Data and Documentation:

In this role, the Clinical Research Coordinator establishes and maintains source documentation. They are responsible for entering data into computerized report forms and generating reports on a weekly, monthly, or ad hoc basis using software such as RAVE, REDCaP, Microsoft Access, Excel, and Word. This ensures accurate data collection and reporting for all research activities

Compliance and Regulatory:

The Clinical Research Coordinator completes regulatory forms, including but not limited to IRB submissions, R&D committee, and subcommittee forms, and generates reports for oversight committees. They maintain regulatory compliance by composing necessary correspondence and reporting patient serious adverse events (SAEs) and adverse events (AEs). Additionally, they establish and maintain source and regulatory files for up to six clinical research projects, ensuring the accuracy and completeness of information and documentation, and do so in a timely manner for efficient retrieval.

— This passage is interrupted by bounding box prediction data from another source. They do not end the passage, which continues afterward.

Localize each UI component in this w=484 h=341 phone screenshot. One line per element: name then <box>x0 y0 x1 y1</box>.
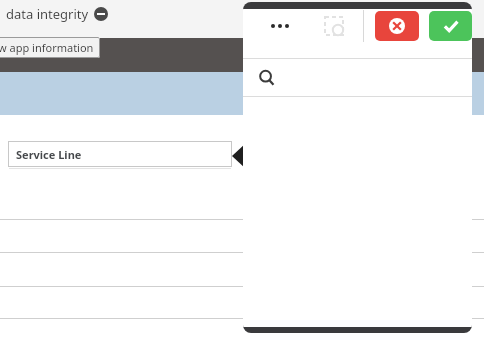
staticText: Service Line <box>16 147 82 162</box>
other: Search <box>258 69 276 87</box>
button[interactable]: Search <box>243 59 472 96</box>
button[interactable]: Confirm <box>429 11 472 41</box>
staticText: w app information <box>0 40 94 55</box>
button[interactable]: w app information <box>0 37 100 58</box>
button[interactable]: Service Line <box>8 141 232 167</box>
button[interactable]: More options <box>263 9 297 43</box>
button[interactable]: Remove <box>94 7 108 21</box>
button[interactable]: Cancel <box>375 11 419 41</box>
button[interactable]: Clear selection <box>317 9 351 43</box>
staticText: data integrity <box>6 5 89 23</box>
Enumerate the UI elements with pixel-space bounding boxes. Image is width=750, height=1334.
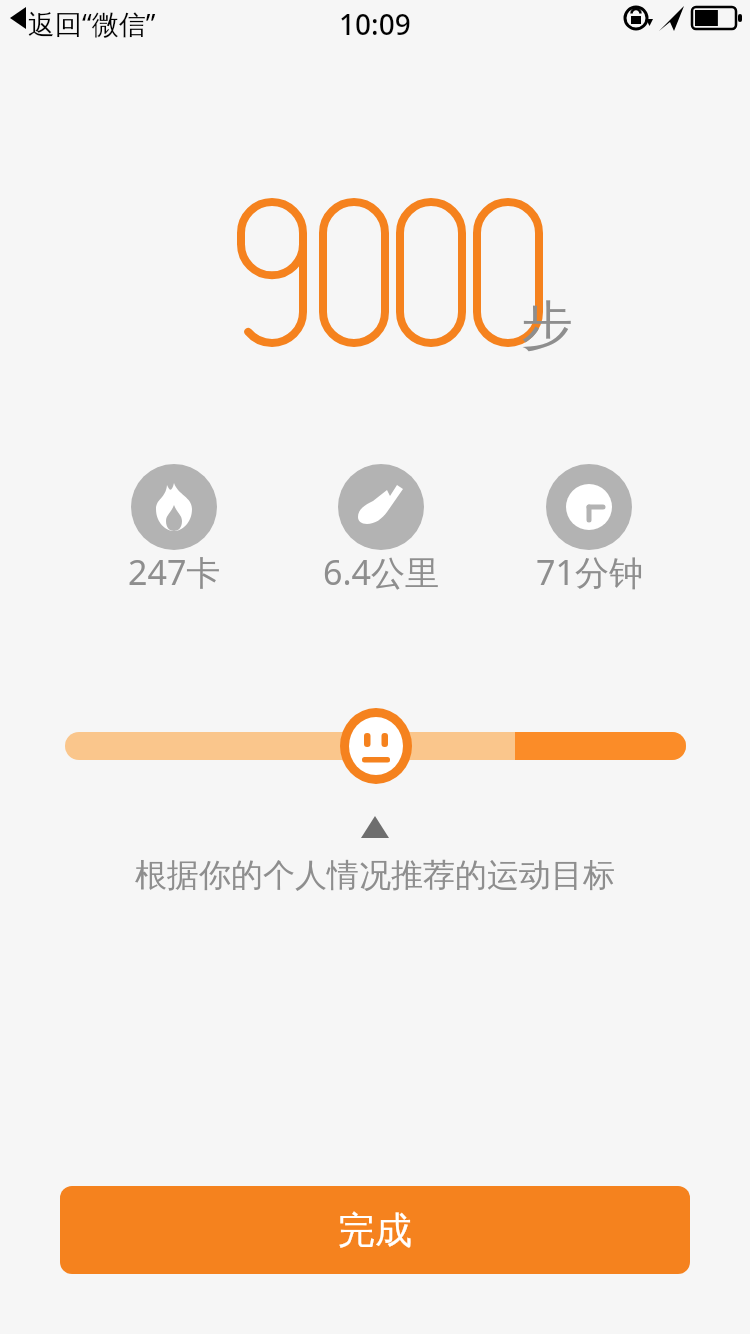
staticText: 返回“微信”: [28, 5, 156, 42]
button[interactable]: 完成: [60, 1186, 690, 1274]
staticText: 10:09: [339, 5, 411, 43]
staticText: 完成: [338, 1207, 412, 1254]
button[interactable]: 6.4公里: [291, 460, 471, 595]
staticText: 71分钟: [536, 549, 643, 595]
staticText: 6.4公里: [323, 549, 440, 595]
staticText: 步: [521, 293, 573, 359]
button[interactable]: 247卡: [84, 460, 264, 595]
button[interactable]: 返回微信: [0, 0, 160, 40]
button[interactable]: 71分钟: [499, 460, 679, 595]
button[interactable]: 目标滑块: [340, 709, 413, 785]
staticText: 根据你的个人情况推荐的运动目标: [135, 855, 615, 895]
staticText: 247卡: [128, 549, 221, 595]
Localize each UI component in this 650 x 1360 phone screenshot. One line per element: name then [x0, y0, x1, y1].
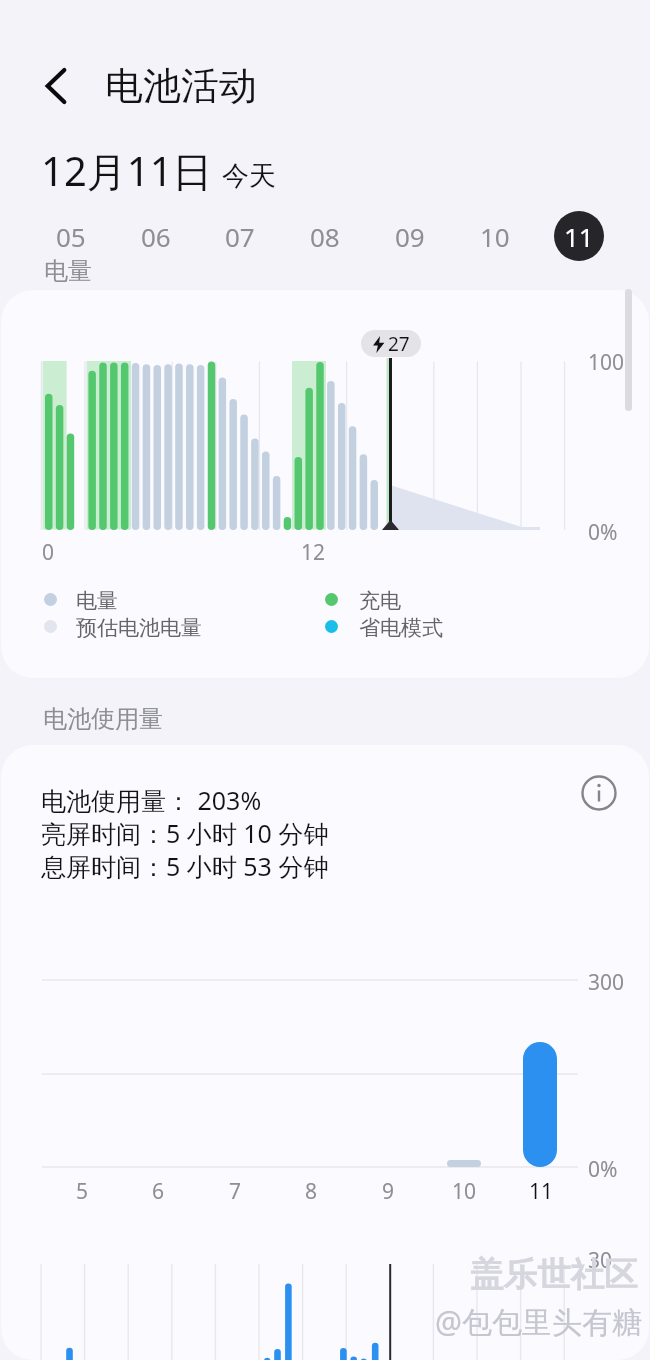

Moreover, the coordinator ensures that all educational and training requirements for the VAPSHCS and the R&D department are current. This involves staying updated with mandatory training modules and certifications required to perform their role effectively and maintain compliance with organizational standards and protocols.

Other clinical research responsibilities:

The Clinical Research Coordinator determines patient eligibility for studies by reviewing patient medical records, conducting initial screenings, and assessing inclusion and exclusion criteria based on study protocols. This process involves detailed evaluation of patient history, current health status, and other relevant factors to ensure appropriate enrollment. Additionally, they evaluate pathology reports to gather critical information that may influence patient eligibility and study outcomes. This evaluation involves analyzing biopsy reports, lab results, and other diagnostic findings to ensure that all data aligns with the study's requirements and objectives.

The coordinator also attends weekly conferences, which provide a platform for discussing ongoing research, sharing updates on patient status, and addressing any issues or changes in study protocols.

The Clinical Research Coordinator handles human specimens, including processing blood, urine, and tissue samples according to study protocols. This may involve collecting, centrifuging, aliquoting, and accurately labeling samples. For shipping specimens, the coordinator adheres to biohazard specifications and IATA shipping guidelines. This includes packaging samples in approved containers, labeling shipments correctly, and completing all necessary documentation to ensure safe and timely delivery to designated labs or research facilities.

The Clinical Research Coordinator prepares clinic schedules, attends pre-clinic meetings, and provides patient health summaries. These tasks ensure that clinic operations run smoothly and that all relevant information is communicated effectively to the clinical team.

The Clinical Research Coordinator prepares general correspondence, reports, emails, and letters for review and signature The recipients of these communications include the study team, supervisor, Institutional Review board (IRB), Research and Development Committee (R&D) and clinical research sponsors.

Other duties include: general faxing, photocopying, equipment maintenance, document delivery, etc; other duties as required.

Position Requirements:

• Masters degree in science, health or social science field OR BA/BS and 1-4 years of experience in research coordination.

Knowledge and Experience:

• Research regulatory forms (IRB submissions, R&D committee and subcommitte forms, oversight committee reporting)
• Handling human specimens (processing blood, urine and tissue samples.
• RAVE, REDCap, Micosoft Access, Exel and Word.